Kadre Desire Ouedraogo, the president of the commission of the Economic Community of West African States, or ECOWAS, said the group intended to send forces as soon as the Malian authorities request them.

Ouedraogo made the announcement late Thursday after hours of closed-door meetings in the Senegalese capital Dakar, aimed at resolving the political impasses in both Mali and Guinea-Bissau following recent military coups.

Regional leaders have said they would not permit the military to impose its will on the people anywhere in the region.

They requested that the transitional Malian government of interim President Dioncounda Traore prepare a plan for the organizing of elections and recommended that Guinea-Bissau's national assembly resume office.

They also called for the deployment of a regional military force in Guinea-Bissau to oversee the withdrawal of an Angolan technical assistance mission, ensure the security of the transition and help with security sector reform.

The bloc welcomed the release of Carlos Gomes Junior, Guinea-Bissau's former prime minister and presidential election front-runner, and ousted interim President Raimundo Pereira, who were arrested by soldiers during last month's coup.
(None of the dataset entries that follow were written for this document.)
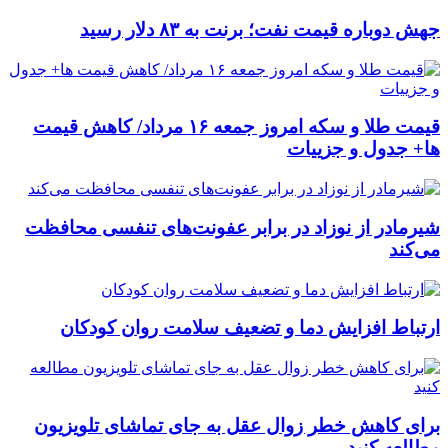
جهش دوباره قیمت نفت؛ برنت به ۸۳ دلار رسید
قیمت طلا و سکه امروز جمعه ۱۶ مرداد/ کاهش قیمت
ها+ جدول و جزییات
شیرمادر از نوزاد در برابر عفونت‌های تنفسی محافظت
می‌کند
ارتباط افزایش دما و تضعیف سلامت روان کودکان
برای کاهش خطر زوال عقل به جای تماشای تلویزیون
مطالعه کنید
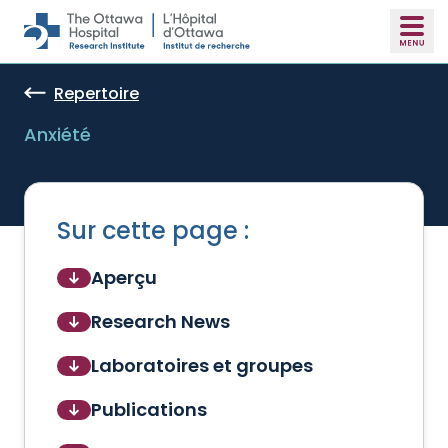
Skip to main content
Repertoire
Anxiété
Sur cette page :
Aperçu
Research News
Laboratoires et groupes
Publications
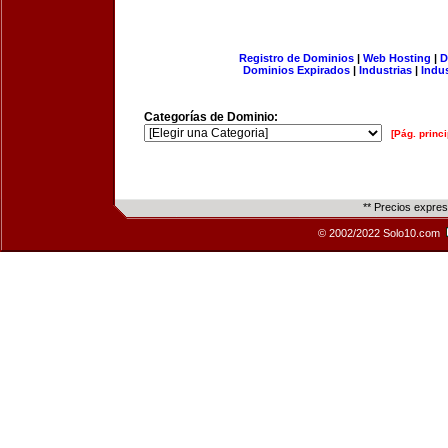
Registro de Dominios
|
Web Hosting
|
D
Dominios Expirados
|
Industrias
|
Indu
Categorías de Dominio:
[Pág. princi
** Precios expre
© 2002/2022 Solo10.com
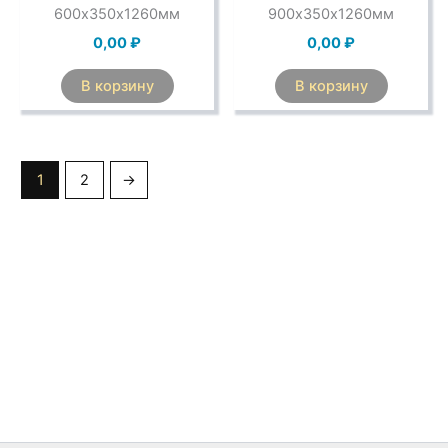
600х350х1260мм
900х350х1260мм
0,00
₽
0,00
₽
В корзину
В корзину
1
2
→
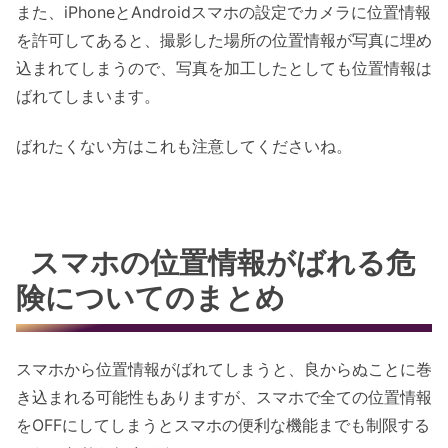
また、iPhoneとAndroidスマホの設定でカメラに位置情報
を許可してあると、撮影した場所の位置情報が写真に埋め
込まれてしまうので、写真を加工したとしても位置情報は
ばれてしまいます。
ばれたくない方はこれも注意してくださいね。
スマホの位置情報がばれる危
険についてのまとめ
スマホから位置情報がばれてしまうと、良からぬことに巻
き込まれる可能性もありますが、スマホで全ての位置情報
をOFFにしてしまうとスマホの便利な機能までも制限する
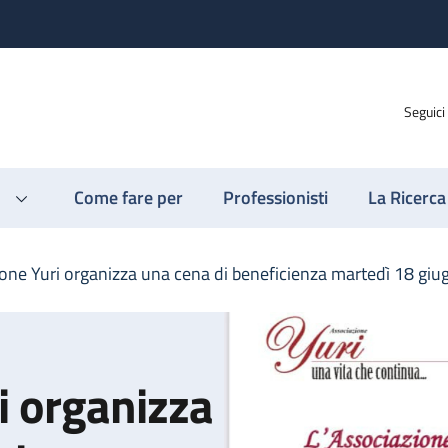
Seguici
Come fare per
Professionisti
La Ricerca
ione Yuri organizza una cena di beneficienza martedì 18 giu
i organizza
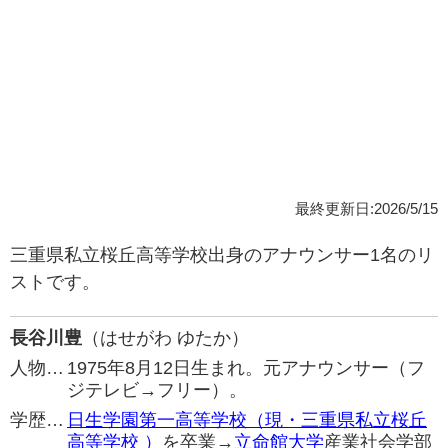
最終更新日:2026/5/15
三重県私立桜丘高等学校出身のアナウンサー1名のリ
ストです。
長谷川豊
（はせがわ ゆたか）
人物…
1975年8月12日生まれ。元アナウンサー（フ
ジテレビ→フリー）。
学歴…
日生学園第一高等学校（現・三重県私立桜丘
高等学校 ）
を卒業→
立命館大学
産業社会学部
But the group also demanded the release of all other people still detained illegally in the country.

ECOWAS imposed sanctions on Guinea-Bissau earlier this week, after the junta there refused to allow Mr. Pereira to resume power and manage the return to civilian rule.

Guinea-Bissau has endured numerous coups and coup attempts during the past 30 years and has become a transit point for international drug traffickers.

Soldiers in Mali seized power in March, accusing ousted President Amadou Toumani Toure of failing to properly equip the army to fight a Tuareg rebellion in the north. They defeated an attempt by loyalist troops this week to restore the constitutional government.

ECOWAS has earlier said it would send 3,000 or more troops to Mali to secure peace. But it is not clear if the ruling junta will permit the deployment.